**THE TASK**
Please give back the listing below in full. Change nothing.

*** DATA EXCERPTS ***

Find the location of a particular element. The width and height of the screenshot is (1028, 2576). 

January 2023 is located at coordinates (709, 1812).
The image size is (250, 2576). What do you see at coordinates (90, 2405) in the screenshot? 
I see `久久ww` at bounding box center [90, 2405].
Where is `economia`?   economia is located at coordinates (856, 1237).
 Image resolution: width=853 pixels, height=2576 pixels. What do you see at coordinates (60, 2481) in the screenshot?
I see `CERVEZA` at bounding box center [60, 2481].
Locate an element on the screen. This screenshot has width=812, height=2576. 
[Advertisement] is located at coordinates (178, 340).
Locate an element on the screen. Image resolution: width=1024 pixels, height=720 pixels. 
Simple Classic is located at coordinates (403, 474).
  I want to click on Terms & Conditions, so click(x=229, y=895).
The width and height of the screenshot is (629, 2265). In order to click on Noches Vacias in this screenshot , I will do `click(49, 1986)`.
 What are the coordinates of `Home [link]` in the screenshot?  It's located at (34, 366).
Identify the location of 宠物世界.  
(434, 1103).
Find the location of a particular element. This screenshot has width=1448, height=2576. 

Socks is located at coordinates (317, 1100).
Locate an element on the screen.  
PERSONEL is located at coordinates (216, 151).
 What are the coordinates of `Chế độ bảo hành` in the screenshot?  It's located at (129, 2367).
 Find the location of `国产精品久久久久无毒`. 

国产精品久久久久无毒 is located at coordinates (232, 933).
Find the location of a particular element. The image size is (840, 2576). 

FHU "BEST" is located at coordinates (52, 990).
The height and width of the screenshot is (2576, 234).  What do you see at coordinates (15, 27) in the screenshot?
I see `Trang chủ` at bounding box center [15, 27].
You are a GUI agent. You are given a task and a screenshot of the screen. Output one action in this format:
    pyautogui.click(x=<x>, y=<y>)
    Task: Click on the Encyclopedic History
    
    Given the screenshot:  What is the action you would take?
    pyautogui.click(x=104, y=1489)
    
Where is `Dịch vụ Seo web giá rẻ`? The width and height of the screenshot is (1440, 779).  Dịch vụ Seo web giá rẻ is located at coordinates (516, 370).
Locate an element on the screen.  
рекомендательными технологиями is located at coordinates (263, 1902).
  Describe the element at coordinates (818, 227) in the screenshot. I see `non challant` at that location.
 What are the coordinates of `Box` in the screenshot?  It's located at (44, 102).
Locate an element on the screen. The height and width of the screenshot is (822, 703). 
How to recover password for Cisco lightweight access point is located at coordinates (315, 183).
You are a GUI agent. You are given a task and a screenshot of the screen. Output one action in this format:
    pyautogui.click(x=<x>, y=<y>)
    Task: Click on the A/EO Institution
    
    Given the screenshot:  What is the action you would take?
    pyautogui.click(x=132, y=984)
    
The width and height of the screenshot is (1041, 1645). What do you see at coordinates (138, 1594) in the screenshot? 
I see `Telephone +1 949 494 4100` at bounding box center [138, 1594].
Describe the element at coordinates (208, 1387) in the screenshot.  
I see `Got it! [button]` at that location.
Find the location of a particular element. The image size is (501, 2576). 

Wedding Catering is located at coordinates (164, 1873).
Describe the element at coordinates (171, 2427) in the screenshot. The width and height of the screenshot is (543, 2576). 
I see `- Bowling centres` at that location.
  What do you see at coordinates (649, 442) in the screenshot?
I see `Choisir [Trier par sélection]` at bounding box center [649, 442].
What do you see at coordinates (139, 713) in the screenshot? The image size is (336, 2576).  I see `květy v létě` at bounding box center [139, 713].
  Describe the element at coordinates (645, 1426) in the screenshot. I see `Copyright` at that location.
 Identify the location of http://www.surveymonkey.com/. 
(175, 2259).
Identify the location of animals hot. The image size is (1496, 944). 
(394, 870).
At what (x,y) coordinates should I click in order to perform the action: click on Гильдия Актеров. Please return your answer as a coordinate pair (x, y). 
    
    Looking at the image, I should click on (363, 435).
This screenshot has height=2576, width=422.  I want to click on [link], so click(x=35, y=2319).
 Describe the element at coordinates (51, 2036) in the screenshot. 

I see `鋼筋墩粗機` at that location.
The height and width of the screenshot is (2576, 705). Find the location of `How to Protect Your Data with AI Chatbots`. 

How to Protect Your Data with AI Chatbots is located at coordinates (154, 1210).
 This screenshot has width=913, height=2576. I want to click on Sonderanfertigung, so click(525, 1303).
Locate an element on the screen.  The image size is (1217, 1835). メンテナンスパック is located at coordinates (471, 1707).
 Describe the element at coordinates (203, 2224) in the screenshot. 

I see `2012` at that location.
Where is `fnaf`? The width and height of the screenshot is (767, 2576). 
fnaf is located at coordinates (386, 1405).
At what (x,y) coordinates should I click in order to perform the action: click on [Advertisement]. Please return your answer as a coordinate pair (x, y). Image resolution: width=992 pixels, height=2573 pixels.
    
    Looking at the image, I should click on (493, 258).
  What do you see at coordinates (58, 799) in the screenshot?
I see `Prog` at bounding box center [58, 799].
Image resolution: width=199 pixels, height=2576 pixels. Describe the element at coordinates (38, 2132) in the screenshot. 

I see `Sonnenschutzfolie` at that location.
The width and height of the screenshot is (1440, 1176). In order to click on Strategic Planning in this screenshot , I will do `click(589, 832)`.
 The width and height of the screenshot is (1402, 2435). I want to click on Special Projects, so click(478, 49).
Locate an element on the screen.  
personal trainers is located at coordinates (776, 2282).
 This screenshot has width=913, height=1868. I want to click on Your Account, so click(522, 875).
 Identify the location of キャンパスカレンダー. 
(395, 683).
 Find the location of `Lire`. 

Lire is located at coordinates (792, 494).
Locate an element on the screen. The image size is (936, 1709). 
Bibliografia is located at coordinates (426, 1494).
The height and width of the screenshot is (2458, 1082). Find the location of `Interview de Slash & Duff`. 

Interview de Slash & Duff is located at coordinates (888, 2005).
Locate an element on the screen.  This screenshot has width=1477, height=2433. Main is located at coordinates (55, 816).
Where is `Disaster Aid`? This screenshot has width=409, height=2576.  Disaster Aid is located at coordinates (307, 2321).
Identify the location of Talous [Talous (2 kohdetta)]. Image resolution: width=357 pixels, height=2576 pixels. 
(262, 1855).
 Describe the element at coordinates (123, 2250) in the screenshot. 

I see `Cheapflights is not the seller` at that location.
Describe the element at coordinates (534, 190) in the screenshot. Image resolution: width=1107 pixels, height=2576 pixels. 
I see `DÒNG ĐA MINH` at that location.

*** End of DATA EXCERPTS ***

**OUTPUT OF THE EXERCISE**
Find the location of a particular element. The width and height of the screenshot is (1028, 2576). 

January 2023 is located at coordinates (709, 1812).
The image size is (250, 2576). What do you see at coordinates (90, 2405) in the screenshot? 
I see `久久ww` at bounding box center [90, 2405].
Where is `economia`?   economia is located at coordinates (856, 1237).
 Image resolution: width=853 pixels, height=2576 pixels. What do you see at coordinates (60, 2481) in the screenshot?
I see `CERVEZA` at bounding box center [60, 2481].
Locate an element on the screen. This screenshot has width=812, height=2576. 
[Advertisement] is located at coordinates (178, 340).
Locate an element on the screen. Image resolution: width=1024 pixels, height=720 pixels. 
Simple Classic is located at coordinates (403, 474).
  I want to click on Terms & Conditions, so click(x=229, y=895).
The width and height of the screenshot is (629, 2265). In order to click on Noches Vacias in this screenshot , I will do `click(49, 1986)`.
 What are the coordinates of `Home [link]` in the screenshot?  It's located at (34, 366).
Identify the location of 宠物世界.  
(434, 1103).
Find the location of a particular element. This screenshot has width=1448, height=2576. 

Socks is located at coordinates (317, 1100).
Locate an element on the screen.  
PERSONEL is located at coordinates (216, 151).
 What are the coordinates of `Chế độ bảo hành` in the screenshot?  It's located at (129, 2367).
 Find the location of `国产精品久久久久无毒`. 

国产精品久久久久无毒 is located at coordinates (232, 933).
Find the location of a particular element. The image size is (840, 2576). 

FHU "BEST" is located at coordinates (52, 990).
The height and width of the screenshot is (2576, 234).  What do you see at coordinates (15, 27) in the screenshot?
I see `Trang chủ` at bounding box center [15, 27].
You are a GUI agent. You are given a task and a screenshot of the screen. Output one action in this format:
    pyautogui.click(x=<x>, y=<y>)
    Task: Click on the Encyclopedic History
    
    Given the screenshot:  What is the action you would take?
    pyautogui.click(x=104, y=1489)
    
Where is `Dịch vụ Seo web giá rẻ`? The width and height of the screenshot is (1440, 779).  Dịch vụ Seo web giá rẻ is located at coordinates (516, 370).
Locate an element on the screen.  
рекомендательными технологиями is located at coordinates (263, 1902).
  Describe the element at coordinates (818, 227) in the screenshot. I see `non challant` at that location.
 What are the coordinates of `Box` in the screenshot?  It's located at (44, 102).
Locate an element on the screen. The height and width of the screenshot is (822, 703). 
How to recover password for Cisco lightweight access point is located at coordinates (315, 183).
You are a GUI agent. You are given a task and a screenshot of the screen. Output one action in this format:
    pyautogui.click(x=<x>, y=<y>)
    Task: Click on the A/EO Institution
    
    Given the screenshot:  What is the action you would take?
    pyautogui.click(x=132, y=984)
    
The width and height of the screenshot is (1041, 1645). What do you see at coordinates (138, 1594) in the screenshot? 
I see `Telephone +1 949 494 4100` at bounding box center [138, 1594].
Describe the element at coordinates (208, 1387) in the screenshot.  
I see `Got it! [button]` at that location.
Find the location of a particular element. The image size is (501, 2576). 

Wedding Catering is located at coordinates (164, 1873).
Describe the element at coordinates (171, 2427) in the screenshot. The width and height of the screenshot is (543, 2576). 
I see `- Bowling centres` at that location.
  What do you see at coordinates (649, 442) in the screenshot?
I see `Choisir [Trier par sélection]` at bounding box center [649, 442].
What do you see at coordinates (139, 713) in the screenshot? The image size is (336, 2576).  I see `květy v létě` at bounding box center [139, 713].
  Describe the element at coordinates (645, 1426) in the screenshot. I see `Copyright` at that location.
 Identify the location of http://www.surveymonkey.com/. 
(175, 2259).
Identify the location of animals hot. The image size is (1496, 944). 
(394, 870).
At what (x,y) coordinates should I click in order to perform the action: click on Гильдия Актеров. Please return your answer as a coordinate pair (x, y). 
    
    Looking at the image, I should click on (363, 435).
This screenshot has height=2576, width=422.  I want to click on [link], so click(x=35, y=2319).
 Describe the element at coordinates (51, 2036) in the screenshot. 

I see `鋼筋墩粗機` at that location.
The height and width of the screenshot is (2576, 705). Find the location of `How to Protect Your Data with AI Chatbots`. 

How to Protect Your Data with AI Chatbots is located at coordinates (154, 1210).
 This screenshot has width=913, height=2576. I want to click on Sonderanfertigung, so click(525, 1303).
Locate an element on the screen.  The image size is (1217, 1835). メンテナンスパック is located at coordinates (471, 1707).
 Describe the element at coordinates (203, 2224) in the screenshot. 

I see `2012` at that location.
Where is `fnaf`? The width and height of the screenshot is (767, 2576). 
fnaf is located at coordinates (386, 1405).
At what (x,y) coordinates should I click in order to perform the action: click on [Advertisement]. Please return your answer as a coordinate pair (x, y). Image resolution: width=992 pixels, height=2573 pixels.
    
    Looking at the image, I should click on (493, 258).
  What do you see at coordinates (58, 799) in the screenshot?
I see `Prog` at bounding box center [58, 799].
Image resolution: width=199 pixels, height=2576 pixels. Describe the element at coordinates (38, 2132) in the screenshot. 

I see `Sonnenschutzfolie` at that location.
The width and height of the screenshot is (1440, 1176). In order to click on Strategic Planning in this screenshot , I will do `click(589, 832)`.
 The width and height of the screenshot is (1402, 2435). I want to click on Special Projects, so click(478, 49).
Locate an element on the screen.  
personal trainers is located at coordinates (776, 2282).
 This screenshot has width=913, height=1868. I want to click on Your Account, so click(522, 875).
 Identify the location of キャンパスカレンダー. 
(395, 683).
 Find the location of `Lire`. 

Lire is located at coordinates (792, 494).
Locate an element on the screen. The image size is (936, 1709). 
Bibliografia is located at coordinates (426, 1494).
The height and width of the screenshot is (2458, 1082). Find the location of `Interview de Slash & Duff`. 

Interview de Slash & Duff is located at coordinates (888, 2005).
Locate an element on the screen.  This screenshot has width=1477, height=2433. Main is located at coordinates (55, 816).
Where is `Disaster Aid`? This screenshot has width=409, height=2576.  Disaster Aid is located at coordinates (307, 2321).
Identify the location of Talous [Talous (2 kohdetta)]. Image resolution: width=357 pixels, height=2576 pixels. 
(262, 1855).
 Describe the element at coordinates (123, 2250) in the screenshot. 

I see `Cheapflights is not the seller` at that location.
Describe the element at coordinates (534, 190) in the screenshot. Image resolution: width=1107 pixels, height=2576 pixels. 
I see `DÒNG ĐA MINH` at that location.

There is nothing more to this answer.